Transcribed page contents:
▼

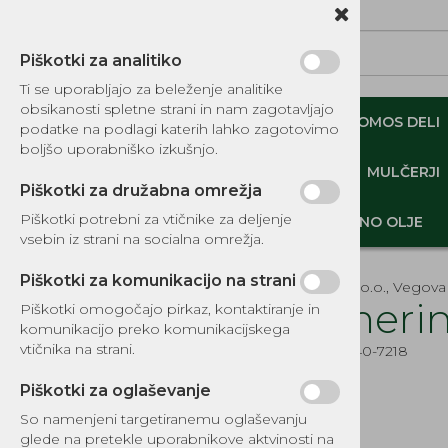
Piškotki za analitiko
Ti se uporabljajo za beleženje analitike
obsikanosti spletne strani in nam zagotavljajo
NADOMESTNI TOMOS DELI
ORIGINALNI TOMOS DELI
podatke na podlagi katerih lahko zagotovimo
boljšo uporabniško izkušnjo.
MINI DEMPERJI-PREKUCNIKI-GOSENIČARJI
MULČERJI
Piškotki za družabna omrežja
Piškotki potrebni za vtičnike za deljenje
DELI, OPREMA - GOZD, VRT, DOM
MOTORNO OLJE
vsebin iz strani na socialna omrežja.
Piškotki za komunikacijo na strani
EKOTEH d.o.o., Vegova 
Semerin
Piškotki omogočajo pirkaz, kontaktiranje in
komunikacijo preko komunikacijskega
KATALOG REZERVNIH DELOV
vtičnika na strani.
Šifra:
EG540-7218
TOMOS
Piškotki za oglaševanje
DELI, OPREMA - GOZD, VRT,
DOM
So namenjeni targetiranemu oglaševanju
glede na pretekle uporabnikove aktvinosti na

▲

Required work:
Each entry above must be set down word for word; none of its pictures belong in the copy.

Exercise response:
Piškotki za analitiko
Ti se uporabljajo za beleženje analitike
obsikanosti spletne strani in nam zagotavljajo
NADOMESTNI TOMOS DELI
ORIGINALNI TOMOS DELI
podatke na podlagi katerih lahko zagotovimo
boljšo uporabniško izkušnjo.
MINI DEMPERJI-PREKUCNIKI-GOSENIČARJI
MULČERJI
Piškotki za družabna omrežja
Piškotki potrebni za vtičnike za deljenje
DELI, OPREMA - GOZD, VRT, DOM
MOTORNO OLJE
vsebin iz strani na socialna omrežja.
Piškotki za komunikacijo na strani
EKOTEH d.o.o., Vegova 
Semerin
Piškotki omogočajo pirkaz, kontaktiranje in
komunikacijo preko komunikacijskega
KATALOG REZERVNIH DELOV
vtičnika na strani.
Šifra:
EG540-7218
TOMOS
Piškotki za oglaševanje
DELI, OPREMA - GOZD, VRT,
DOM
So namenjeni targetiranemu oglaševanju
glede na pretekle uporabnikove aktvinosti na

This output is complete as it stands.